Kirab Budaya dan Deklarasi Jogja Istimewa untuk Jokowi-JK
YOGYAKARTA, SATUHARAPAN.COM – Puluhan ribu simpatisan pasangan nomor urut 2, Joko Widodo dan Jusuf Kalla memadati Alun-alun Utara Yogyakarta pada Selasa (24/6) sore. Mereka datang berbondong-bondong untuk ambil bagian dalam kirab budaya dan mendukung Deklarasi Jogja Istimewa untuk Jokowi-JK.
Acara ini melibatkan berbagai unsur di masyarakat, khususnya rakyat menengah ke bawah, seperti tukang becak, pedagang angkringan, buruh, dan lain sebagainya, Tak ketinggalan, beberapa seniman juga hadir, seperti Butet Kartaredjasa, Djaduk Ferianto, Slamet Raharjo, Mohammad Sobari, Djoko Pekik, Bramantyo Prijosusilo dan Marzuki Muhammad dari Jogja Hip Hop Foundation (JHHF).
Beberapa seniman mengungkapkan alasan untuk mendukung Joko Widodo sebagai presiden. Bramantyo Prijosusilo menilai bahwa Jokowi adalah macan Asia yang sebenarnya. “Jokowi macan yang sebenarnya karena tidak butuh pengawalan ketika blusukan. Dia berani dan tidak bersembunyi di balik kekuatan politik ketika menghadapi suatu kasus,” ungkap Bramantyo.
Alasan lain dikemukan oleh perupa Djoko Pekik.
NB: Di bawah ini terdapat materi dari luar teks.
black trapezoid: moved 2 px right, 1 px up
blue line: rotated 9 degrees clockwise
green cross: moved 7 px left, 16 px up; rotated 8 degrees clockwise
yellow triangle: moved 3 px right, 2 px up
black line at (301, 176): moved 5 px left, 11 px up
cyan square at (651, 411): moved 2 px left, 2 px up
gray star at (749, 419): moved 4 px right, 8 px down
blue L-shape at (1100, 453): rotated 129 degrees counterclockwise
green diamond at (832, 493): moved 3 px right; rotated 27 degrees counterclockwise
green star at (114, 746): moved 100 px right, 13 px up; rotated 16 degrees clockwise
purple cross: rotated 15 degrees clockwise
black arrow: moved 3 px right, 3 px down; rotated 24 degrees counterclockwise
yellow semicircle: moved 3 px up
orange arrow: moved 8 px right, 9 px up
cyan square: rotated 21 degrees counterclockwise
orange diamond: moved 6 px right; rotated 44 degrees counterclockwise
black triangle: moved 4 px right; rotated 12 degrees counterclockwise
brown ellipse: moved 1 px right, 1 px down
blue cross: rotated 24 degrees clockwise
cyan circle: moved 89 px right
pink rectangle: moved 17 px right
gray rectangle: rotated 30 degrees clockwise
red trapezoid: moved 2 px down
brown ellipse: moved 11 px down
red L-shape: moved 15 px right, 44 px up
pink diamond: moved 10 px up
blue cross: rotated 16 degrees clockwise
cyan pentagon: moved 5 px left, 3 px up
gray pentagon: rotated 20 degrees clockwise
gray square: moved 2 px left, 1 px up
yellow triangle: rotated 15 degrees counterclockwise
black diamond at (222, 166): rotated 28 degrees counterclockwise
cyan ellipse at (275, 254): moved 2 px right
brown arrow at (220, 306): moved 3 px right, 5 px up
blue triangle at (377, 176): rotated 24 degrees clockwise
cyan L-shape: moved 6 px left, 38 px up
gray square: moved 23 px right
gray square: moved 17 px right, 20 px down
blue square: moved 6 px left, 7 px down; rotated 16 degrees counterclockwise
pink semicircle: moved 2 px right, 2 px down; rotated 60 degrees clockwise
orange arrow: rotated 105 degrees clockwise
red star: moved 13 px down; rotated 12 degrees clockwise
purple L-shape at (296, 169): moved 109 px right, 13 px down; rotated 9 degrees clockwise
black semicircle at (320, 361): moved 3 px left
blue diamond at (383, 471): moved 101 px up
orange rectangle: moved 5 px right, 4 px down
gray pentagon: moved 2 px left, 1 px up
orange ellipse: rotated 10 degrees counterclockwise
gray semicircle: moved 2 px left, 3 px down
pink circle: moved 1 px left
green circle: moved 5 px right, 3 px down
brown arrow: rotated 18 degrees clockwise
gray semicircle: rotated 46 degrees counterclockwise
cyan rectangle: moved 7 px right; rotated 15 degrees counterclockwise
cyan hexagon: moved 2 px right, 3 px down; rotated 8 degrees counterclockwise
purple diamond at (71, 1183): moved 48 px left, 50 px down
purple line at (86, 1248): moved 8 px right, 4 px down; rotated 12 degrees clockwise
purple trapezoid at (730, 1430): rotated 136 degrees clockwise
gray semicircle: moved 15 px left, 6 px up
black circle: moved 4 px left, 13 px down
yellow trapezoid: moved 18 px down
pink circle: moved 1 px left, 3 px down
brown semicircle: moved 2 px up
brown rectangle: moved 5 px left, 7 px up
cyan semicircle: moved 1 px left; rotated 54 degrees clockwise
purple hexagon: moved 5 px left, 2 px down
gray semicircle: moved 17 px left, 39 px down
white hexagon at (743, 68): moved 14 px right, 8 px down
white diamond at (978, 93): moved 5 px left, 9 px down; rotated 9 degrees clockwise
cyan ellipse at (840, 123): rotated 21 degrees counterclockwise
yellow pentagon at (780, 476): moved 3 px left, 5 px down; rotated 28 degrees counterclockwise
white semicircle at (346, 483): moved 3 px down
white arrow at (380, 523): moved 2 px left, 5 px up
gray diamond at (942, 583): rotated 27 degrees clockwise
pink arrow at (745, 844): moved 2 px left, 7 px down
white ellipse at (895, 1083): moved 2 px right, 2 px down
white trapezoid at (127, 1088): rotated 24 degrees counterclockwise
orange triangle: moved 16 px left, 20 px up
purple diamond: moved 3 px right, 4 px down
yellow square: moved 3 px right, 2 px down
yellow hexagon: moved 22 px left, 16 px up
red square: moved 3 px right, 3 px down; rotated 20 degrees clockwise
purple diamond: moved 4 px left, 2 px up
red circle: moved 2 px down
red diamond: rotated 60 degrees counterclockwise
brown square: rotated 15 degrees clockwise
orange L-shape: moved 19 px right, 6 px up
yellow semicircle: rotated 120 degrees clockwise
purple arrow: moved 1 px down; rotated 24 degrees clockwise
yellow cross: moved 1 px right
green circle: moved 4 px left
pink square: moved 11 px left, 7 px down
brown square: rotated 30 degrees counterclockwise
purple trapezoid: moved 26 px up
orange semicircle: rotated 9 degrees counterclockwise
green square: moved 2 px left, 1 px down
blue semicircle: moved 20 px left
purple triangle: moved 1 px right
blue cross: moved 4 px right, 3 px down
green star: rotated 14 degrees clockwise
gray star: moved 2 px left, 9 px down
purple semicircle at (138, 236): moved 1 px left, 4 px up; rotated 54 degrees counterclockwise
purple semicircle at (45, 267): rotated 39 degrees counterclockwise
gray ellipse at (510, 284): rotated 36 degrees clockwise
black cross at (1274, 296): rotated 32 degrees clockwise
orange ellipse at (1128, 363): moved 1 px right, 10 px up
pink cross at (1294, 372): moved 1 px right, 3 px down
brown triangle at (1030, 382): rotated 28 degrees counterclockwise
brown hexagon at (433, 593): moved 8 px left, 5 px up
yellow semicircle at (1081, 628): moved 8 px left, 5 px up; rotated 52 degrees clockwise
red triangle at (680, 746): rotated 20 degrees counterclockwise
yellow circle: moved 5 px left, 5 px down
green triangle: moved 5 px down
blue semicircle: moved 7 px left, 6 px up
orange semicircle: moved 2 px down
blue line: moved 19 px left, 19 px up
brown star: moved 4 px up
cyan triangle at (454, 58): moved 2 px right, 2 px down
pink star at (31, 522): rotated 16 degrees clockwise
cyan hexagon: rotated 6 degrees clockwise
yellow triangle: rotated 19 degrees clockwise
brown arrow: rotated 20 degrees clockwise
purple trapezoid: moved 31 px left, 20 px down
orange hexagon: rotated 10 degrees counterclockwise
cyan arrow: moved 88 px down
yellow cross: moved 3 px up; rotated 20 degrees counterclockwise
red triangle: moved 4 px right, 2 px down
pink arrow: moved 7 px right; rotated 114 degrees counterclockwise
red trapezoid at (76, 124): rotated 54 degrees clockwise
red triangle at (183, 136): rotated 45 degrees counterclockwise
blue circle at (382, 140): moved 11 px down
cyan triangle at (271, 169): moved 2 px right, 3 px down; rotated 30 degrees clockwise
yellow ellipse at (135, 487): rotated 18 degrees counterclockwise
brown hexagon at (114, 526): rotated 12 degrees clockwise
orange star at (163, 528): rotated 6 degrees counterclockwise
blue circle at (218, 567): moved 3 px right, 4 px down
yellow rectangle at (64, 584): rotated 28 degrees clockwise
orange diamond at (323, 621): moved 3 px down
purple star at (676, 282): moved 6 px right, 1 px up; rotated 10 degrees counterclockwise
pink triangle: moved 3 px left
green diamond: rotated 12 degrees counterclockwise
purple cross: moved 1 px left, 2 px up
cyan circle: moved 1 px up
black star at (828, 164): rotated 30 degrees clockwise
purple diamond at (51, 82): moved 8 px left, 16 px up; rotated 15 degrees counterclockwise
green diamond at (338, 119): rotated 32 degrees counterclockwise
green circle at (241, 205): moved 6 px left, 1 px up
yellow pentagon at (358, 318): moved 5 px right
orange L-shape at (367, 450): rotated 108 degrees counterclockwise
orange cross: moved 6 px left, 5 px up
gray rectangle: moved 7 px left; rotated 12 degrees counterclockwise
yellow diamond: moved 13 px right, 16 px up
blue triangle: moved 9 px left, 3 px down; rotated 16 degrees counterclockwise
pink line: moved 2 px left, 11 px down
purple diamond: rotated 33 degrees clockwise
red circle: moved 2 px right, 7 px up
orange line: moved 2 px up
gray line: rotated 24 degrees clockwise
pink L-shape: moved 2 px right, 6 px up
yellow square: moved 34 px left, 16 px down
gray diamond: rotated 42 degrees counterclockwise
Bagi Djoko Pekik, sosok Jokowi adalah pengawal Trisaksi. ”Jokowi adalah pengawal trisaksi, yaitu berkedaulatan secara ekonomi, politik, dan sosial-budaya,” jelas Djoko Pekik.
Di sisi lain, Slamet Raharjo menyoroti Jokowi sebagai sosok yang bersih dari korupsi dan menghargai kebudayaan. “Saya percaya pada Jokowi karena dia sosok yang bersih dari korupsi dan menghormati serta menghargai budaya bangsa,” papar Slamet Raharjo.
Kirab budaya untuk dukung Jokowi-JK melibatkan ratusan tukang becak, mahasiswa, persatuan buruh, etnis Tionghoa yang menampilkan atraksi naga, dan masyarakat sipil nonpartai yang ada di Yogyakarta. Mereka berjalan kaki dari Jalan Senopati menuju Alun-alun Utara Yogyakarta.
“Jumlah tukang becak ini ratusan. Mereka berasal dari mana-mana. Ada yang biasanya mangkal di Jalan Malioboro dan Jalan Mangkubumi,” demikian disampaikan oleh salah seorang tukang becak yang enggan menyebutkan namanya.
Di Alun-alun Utara, kirab budaya ini berkumpul dengan puluhan ribu simpatisan lain. Di tempat ini, beberapa seniman melakukan orasi budaya. Mereka adalah Slamet Raharjo, Mohammad Sobari, Bramantyo Prijosusilo, dan perupa Djoko Pekik.
“Saya ini hanya pelukis kok disuruh naik panggung. Kalau melukis saya bisa tapi kalau pidato saya tidak mengerti,” demikian canda Djoko Pekik sebelum memulai melakukan orasi budaya.
Slamet Raharjo mengawali orasi kebudayaan dengan mengungkapkan alasan kenapa memilih Jokowi sebagai presiden. Bagi pemeran Sentilan ini, alasannya cukup sederhana, “Awake dewe wis wegah diapusi meneh (kita tidak mau dibohongi lagi),” demikian Slamet Raharjo membuka orasi budaya.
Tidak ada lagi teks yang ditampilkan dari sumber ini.